If we can't rely on data to be factual at the time we use it then how much further away are we from being able to rely on data which is interpreted by algorithms?
I have often written about the problems that arise because of differences in language. And it's in this context that I want to refer to the article by Ben Davis for the simple reason that it is a remarkable display that proves the thesis "just because you are using English words doesn't mean you are writing English."
The thing is that Davis is clearly educated, and educated people like to play with English, to stretch and twist it to a point just before it breaks, then enjoying the twang as it snaps back into shape. That was fine when readers noticed the joke, laughed at it and moved on. Today, however, the jokes, and much bad English, races around the world at the speed of rumour - and is just as likely to stick.
For example his "colleague chatted me". Kudos for using "colleague" but "chatted me" is a nonsensical expression that makes sense only if the reader is on the same linguistic plane. "chatted" is the wrong part of grammar to use in that context.
There's "looped back" and "takeaways" which work in some derivative forms of English but not others. He also ascribes personality to "the AI."
Davis knows when he's introducing something that's not quite right, like a buzzword. He puts quotation marks around “category collapse”. And he sees as "deadpan comedy" ChatGTP's assertion that " it should be noted that AI is not influencing the creation of new works of medieval art."
anyone using it should understand it is also unreliable,” Naomi Rea writes. “If you take what it says at face value, it could be a dumb and dangerous mistake.”
Let's be clear: I really enjoy Davis' writing. It's witty, irreverent but with a message and he knows how to take English to just this side of the cliff's edge. The ChatGPT piece is a superb article that makes for very enjoyable reading but only because I'm a human and I can interpret. A machine reading it would need to have both my internal database and thought processes to interpret it as I interpret it. And it would need Davis' to interpret it as he meant it. Even then, the two might not be the same.
That's a simple explanation of why financial services companies, fintechs, prosecutors, regulators and courts must not regard interpretative algorithmic analysis as reliable. The adverse consequences of failure can be enormous.

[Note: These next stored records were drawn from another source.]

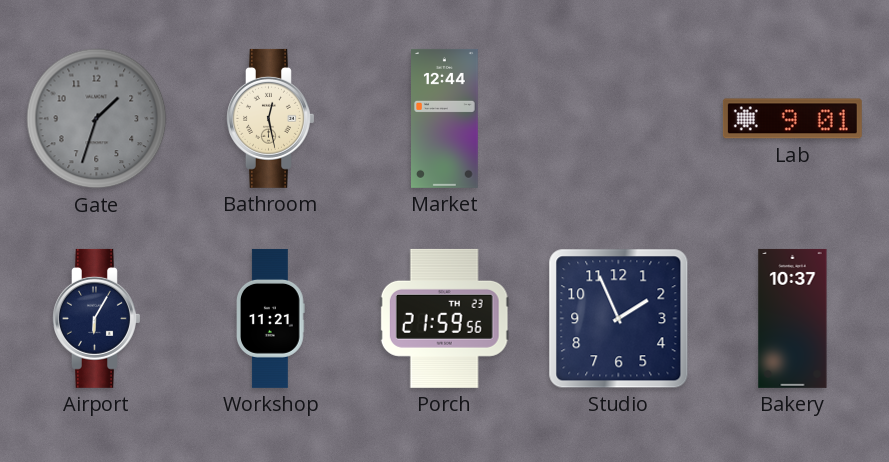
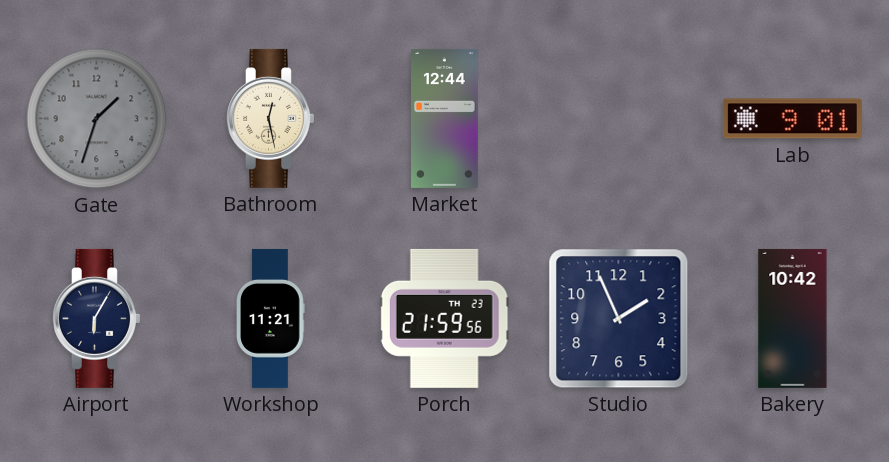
Bakery: 10:37 -> 10:42
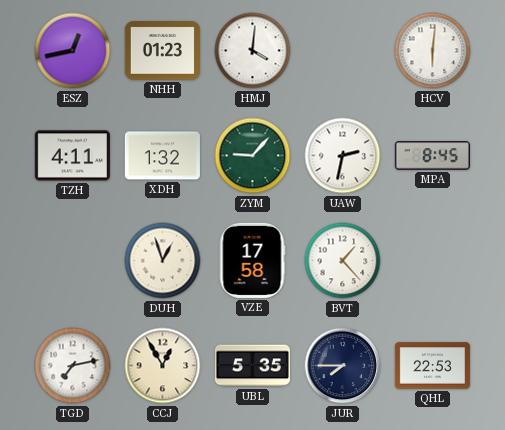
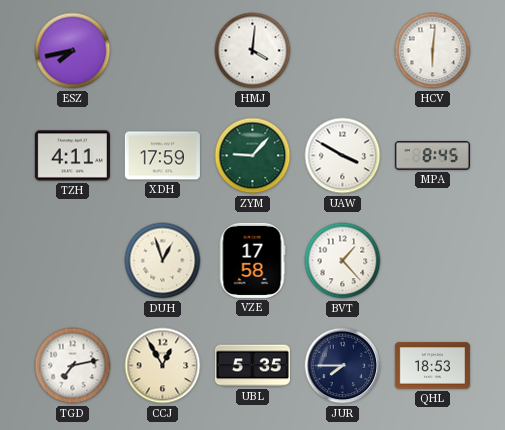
ESZ: 12:43 -> 7:43
NHH: 01:23 -> none
XDH: 1:32 -> 17:59
UAW: 2:32 -> 3:50
QHL: 22:53 -> 18:53
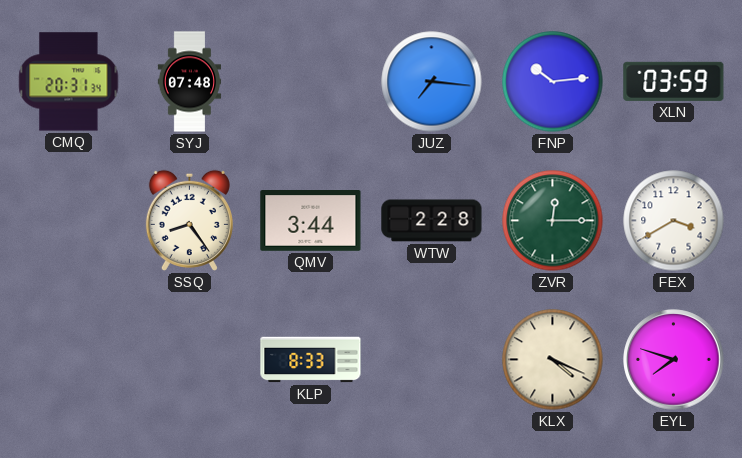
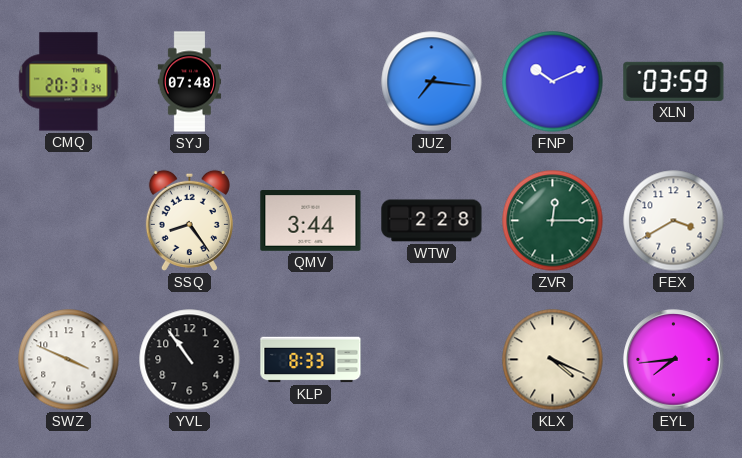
FNP: 10:14 -> 10:11
SWZ: none -> 3:49
YVL: none -> 10:54
EYL: 7:48 -> 7:44
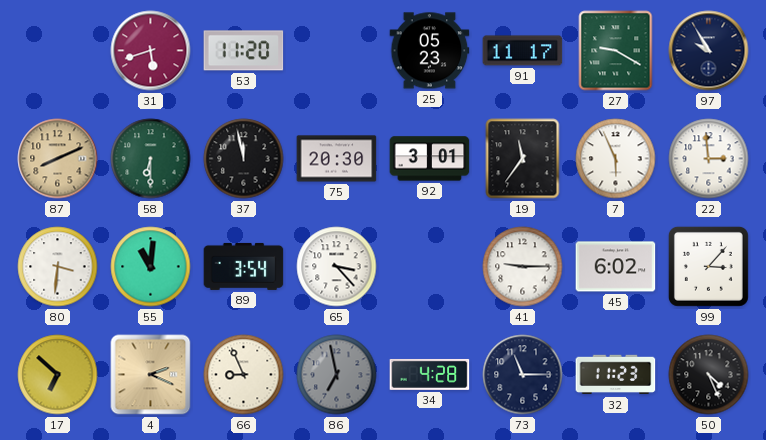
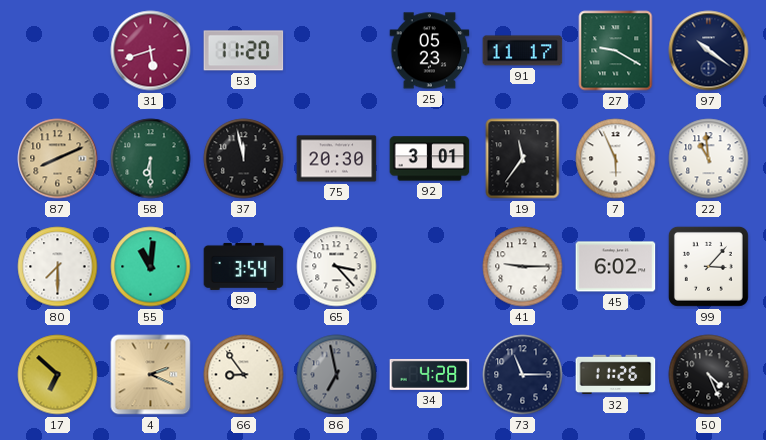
97: 9:55 -> 10:21
22: 2:59 -> 10:59
80: 3:31 -> 7:30
66: 8:56 -> 8:54
32: 11:23 -> 11:26
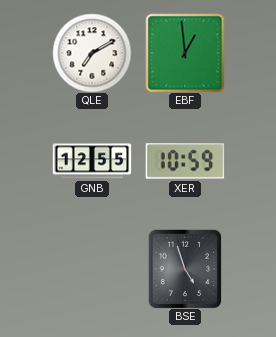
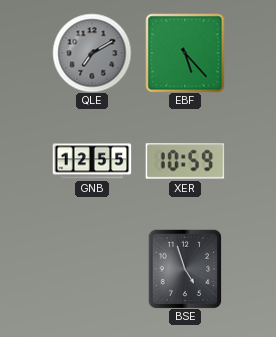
QLE dial: white -> grey
EBF: 12:59 -> 5:23
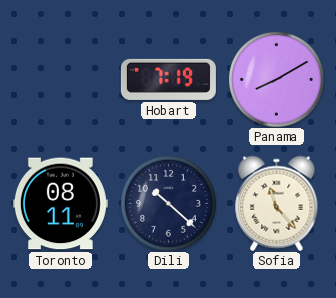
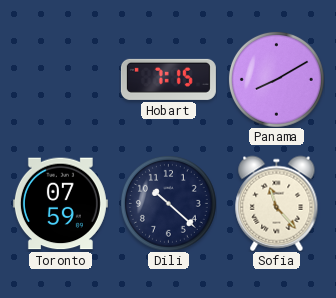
Hobart: 7:19 -> 7:15
Toronto: 08:11 -> 07:59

As Davis points out, Large Language Models are often designed to produce "what sounds right."
That brings us back to Turing and, because much of my own work about "artificial intelligence" starts from Turing's basic assumption that if machines are to achieve intelligence, first they must learn English," my oft-repeated question "but which English?" And, therefore, "what sounds right to whom?"
Davis ends his article with a paragraph that I have only one argument with. He says "this is an application for sounding like an expert, not for being an expert—which is just so, so emblematic of our whole moment, right? Instead of an engine of reliable knowledge, Silicon Valley has unleashed something that gives everyone the power to fake it."
What's my dispute? It's not a Silicon Valley problem - it's a structural problem across society. Paper experts, holding a sheaf of certificates, often gained through examination that recognises rote learning rather than comprehension, abound. Worse, those that ride the surf of buzzwords convince others that they have a deep understanding of their subject.
But they don't. Yet, they provide the greater number of "sources" and so their often shallow and sometimes plain wrong opinions are what search engines find.
ChatGPT might make stuff up, but perhaps even worse is that it can't discriminate between good and bad. Why? Because it's not got enough, relevant, data. Until it's been taught right from wrong (in a non-ethical, moralistic, sense it's always going to fail. And until it can identify every twisted use of English, in all its forms, dialects and accents, it's not going to be able to interpret properly, either.
Life-changing decisions are influenced by such interpretations, even when they are not artificially created by a machine.
Great care should be taken. Do Due Diligence on the machine.